EXECUTIVE DIGEST OF THE BOARD PACKAGE
September 2006

8.

Informational Item – Consider New Terms for the Five FSN Notes:

Staff recommends adoption of the new terms of the five FSN notes as outlined in the August 2, 2006 letter from Rick Harp, CEO Farmers Bank & Capital Trust Co.

Refinancing of the FSN Notes are required in response to:

  1. Increasing FSN interest expense - $1.6 million more over 5 year budget than estimated last year.
  2. Increase of FPB payments to CERS Retirement System - $1.35 million to the Telecommunications Department over next five years.

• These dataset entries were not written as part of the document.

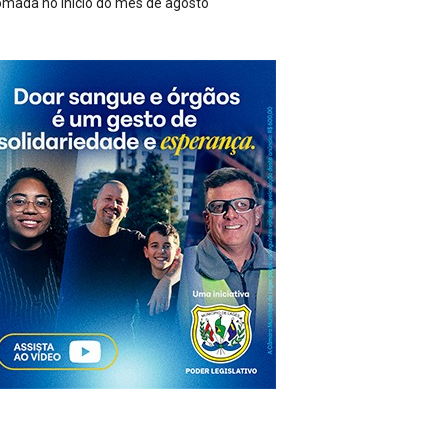
e energia em São Joaquim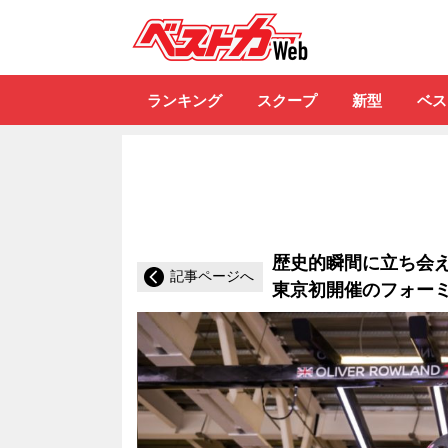
自動車情報誌「ベ
ランキング
スクープ
新型
ベス
歴史的瞬間に立ち会える
記事ページへ
東京初開催のフォーミ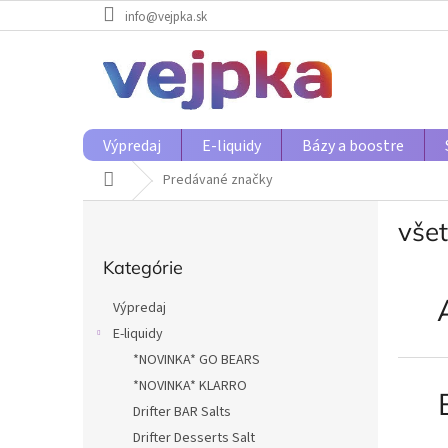
Prejsť
info@vejpka.sk
na
obsah
Výpredaj
E-liquidy
Bázy a boostre
Domov
Predávané značky
B
vše
o
Preskočiť
č
Kategórie
kategórie
n
ý
Výpredaj
p
E-liquidy
a
*NOVINKA* GO BEARS
n
e
*NOVINKA* KLARRO
l
Drifter BAR Salts
Drifter Desserts Salt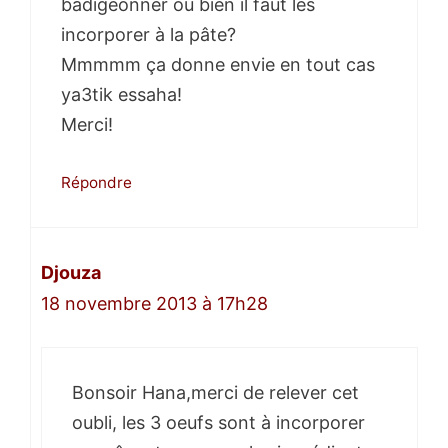
badigeonner ou bien il faut les
incorporer à la pâte?
Mmmmm ça donne envie en tout cas
ya3tik essaha!
Merci!
Répondre
Djouza
18 novembre 2013 à 17h28
Bonsoir Hana,merci de relever cet
oubli, les 3 oeufs sont à incorporer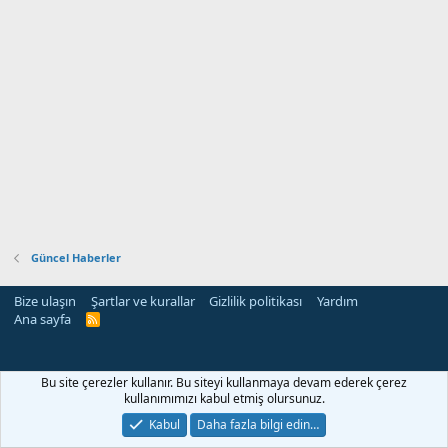
Güncel Haberler
Bize ulaşın
Şartlar ve kurallar
Gizlilik politikası
Yardım
Ana sayfa
R
S
S
Bu site çerezler kullanır. Bu siteyi kullanmaya devam ederek çerez
kullanımımızı kabul etmiş olursunuz.
Kabul
Daha fazla bilgi edin…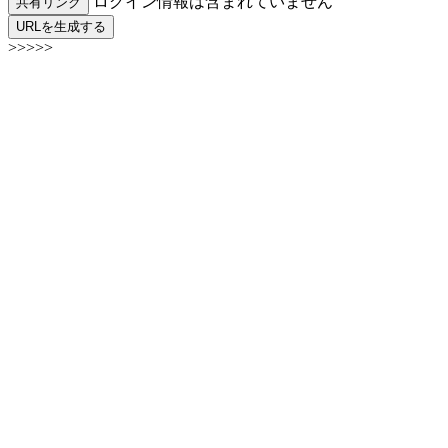
ログイン情報は含まれていません
共有リンク
URLを生成する
>>>>>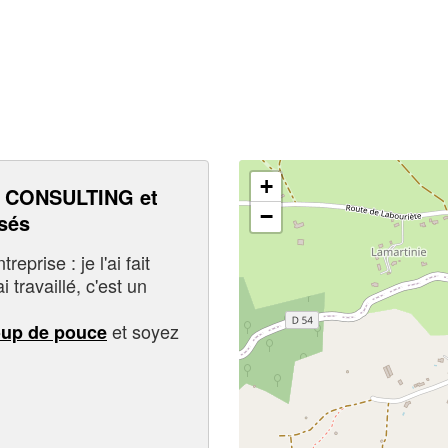
+
 CONSULTING et
−
sés
eprise : je l'ai fait
i travaillé, c'est un
et soyez
oup de pouce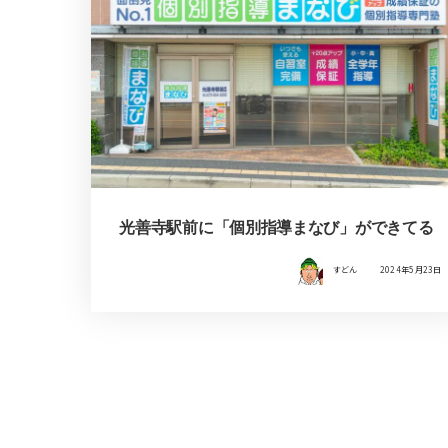
光善寺駅前に「個別指導まなび」ができてる
すどん
2024年5月23日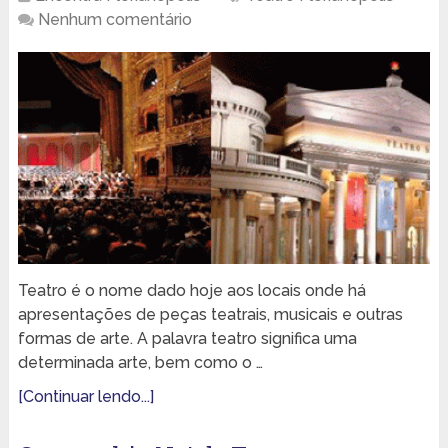
Nenhum comentário
Teatro é o nome dado hoje aos locais onde há
apresentações de peças teatrais, musicais e outras
formas de arte. A palavra teatro significa uma
determinada arte, bem como o …
[Continuar lendo...]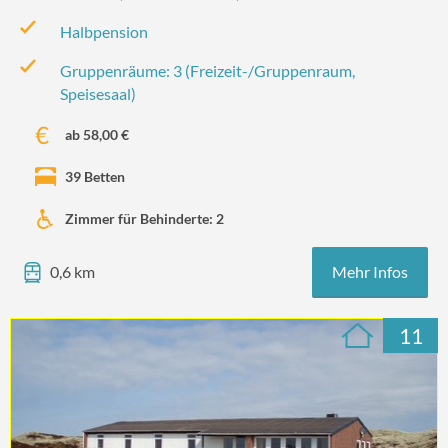
Halbpension
Gruppenräume: 3 (Freizeit-/‌Gruppenraum,
Speisesaal)
ab 58,00 €
39 Betten
Zimmer für Behinderte: 2
Mehr Infos
0,6 km
11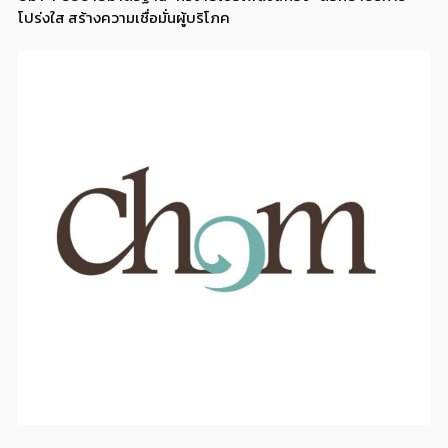
โปร่งใส สร้างความเชื่อมั่นผู้บริโภค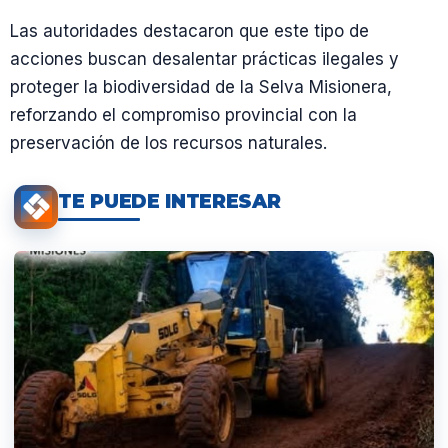
Las autoridades destacaron que este tipo de
acciones buscan desalentar prácticas ilegales y
proteger la biodiversidad de la Selva Misionera,
reforzando el compromiso provincial con la
preservación de los recursos naturales.
TE PUEDE INTERESAR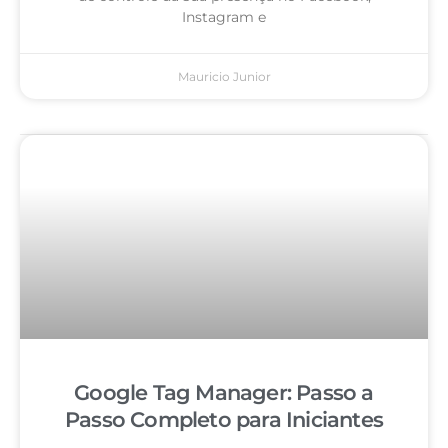
Instagram e
Mauricio Junior
Google Tag Manager: Passo a
Passo Completo para Iniciantes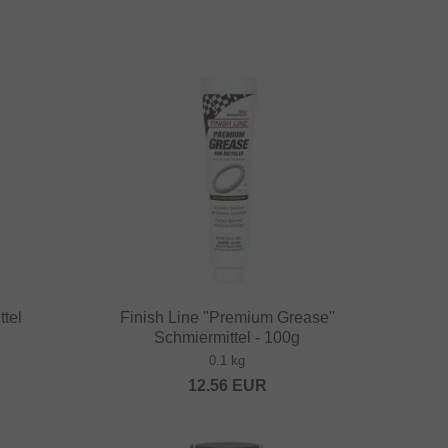
ttel
Finish Line "Premium Grease"
Schmiermittel - 100g
0.1 kg
12.56
EUR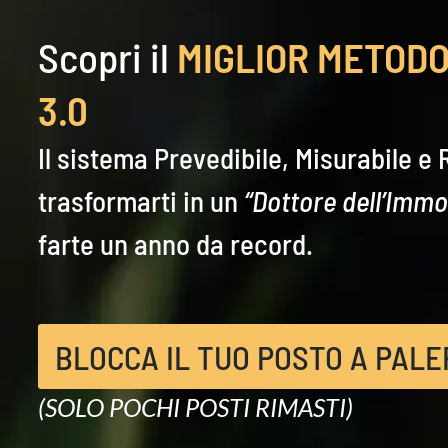
Scopri il
MIGLIOR METODO
3.0
Il sistema Prevedibile, Misurabile e 
trasformarti in un
“Dottore dell’Immo
farte un anno da record.
BLOCCA IL TUO POSTO A PAL
(SOLO POCHI POSTI RIMASTI)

Benefits of the New Terms:

  1. Allows for funds to be available for capital additions necessary for continued expansion of the Full Service Network.
  2. Reduces/delays the need for rate increases to fund growth.
  3. Decreases the ceiling on the FSN variable interest rate 1.25%, from 7.50% to 6.25%. This would equate to approximately $1.64m in the current 5-year budget.

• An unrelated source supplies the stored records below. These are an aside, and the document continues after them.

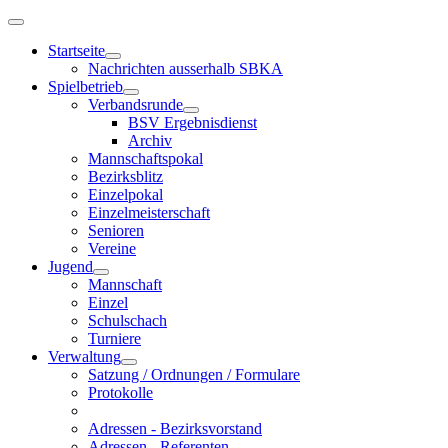
Startseite
Nachrichten ausserhalb SBKA
Spielbetrieb
Verbandsrunde
BSV Ergebnisdienst
Archiv
Mannschaftspokal
Bezirksblitz
Einzelpokal
Einzelmeisterschaft
Senioren
Vereine
Jugend
Mannschaft
Einzel
Schulschach
Turniere
Verwaltung
Satzung / Ordnungen / Formulare
Protokolle
Adressen - Bezirksvorstand
Adressen - Referenten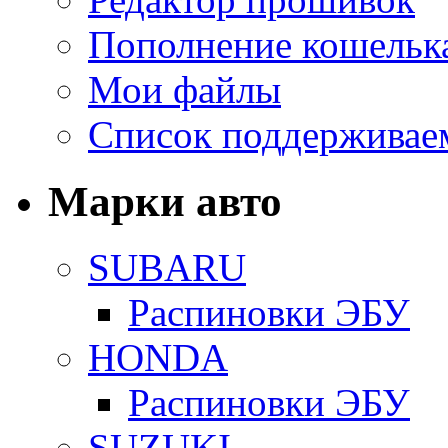
Пополнение кошельк
Мои файлы
Список поддерживае
Марки авто
SUBARU
Распиновки ЭБУ
HONDA
Распиновки ЭБУ
SUZUKI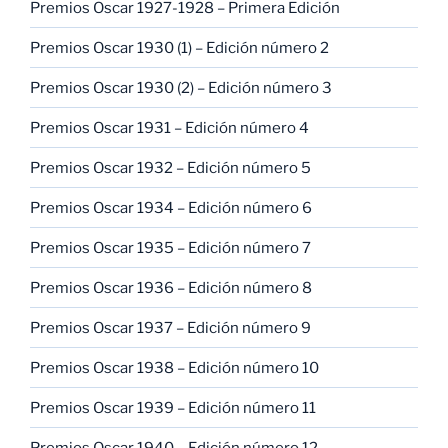
Premios Oscar 1927-1928 – Primera Edición
Premios Oscar 1930 (1) – Edición número 2
Premios Oscar 1930 (2) – Edición número 3
Premios Oscar 1931 – Edición número 4
Premios Oscar 1932 – Edición número 5
Premios Oscar 1934 – Edición número 6
Premios Oscar 1935 – Edición número 7
Premios Oscar 1936 – Edición número 8
Premios Oscar 1937 – Edición número 9
Premios Oscar 1938 – Edición número 10
Premios Oscar 1939 – Edición número 11
Premios Oscar 1940 – Edición número 12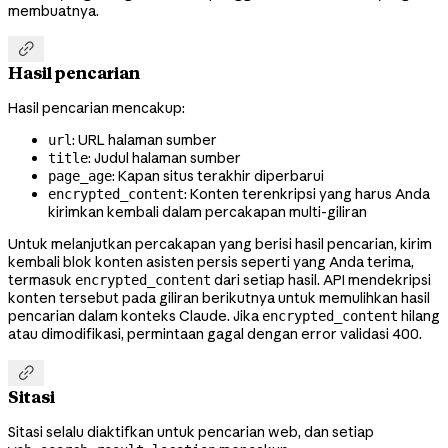
membuatnya.

Hasil pencarian
Hasil pencarian mencakup:
: URL halaman sumber
url
: Judul halaman sumber
title
: Kapan situs terakhir diperbarui
page_age
: Konten terenkripsi yang harus Anda
encrypted_content
kirimkan kembali dalam percakapan multi-giliran
Untuk melanjutkan percakapan yang berisi hasil pencarian, kirim
kembali blok konten asisten persis seperti yang Anda terima,
termasuk
dari setiap hasil. API mendekripsi
encrypted_content
konten tersebut pada giliran berikutnya untuk memulihkan hasil
pencarian dalam konteks Claude. Jika
hilang
encrypted_content
atau dimodifikasi, permintaan gagal dengan error validasi 400.

Sitasi
Sitasi selalu diaktifkan untuk pencarian web, dan setiap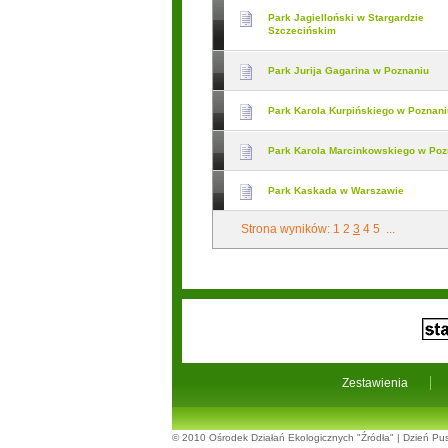
Park Jagielloński w Stargardzie
Szczecińskim
Park Jurija Gagarina w Poznaniu
Park Karola Kurpińskiego w Poznani
Park Karola Marcinkowskiego w Poz
Park Kaskada w Warszawie
Strona wyników:
1
2
3
4
5
...
Zestawienia
© 2010
Ośrodek Działań Ekologicznych "Źródła"
|
Dzień Pus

Negatives of New FSN Terms:

  1. Extends pay-off of notes almost 6 years, resulting in additional interest expenditures.
  2. Additional legal fees will be incurred in order to refinance the five notes.
  3. Increases the floor on the FSN variable interest rate .50%, from 3.50% to 4.00%. This would equate to approximately $650,000 in the current 5-year budget.

The current 5 year budget was developed utilizing the new amortization schedule for principle payments on the FSN Notes.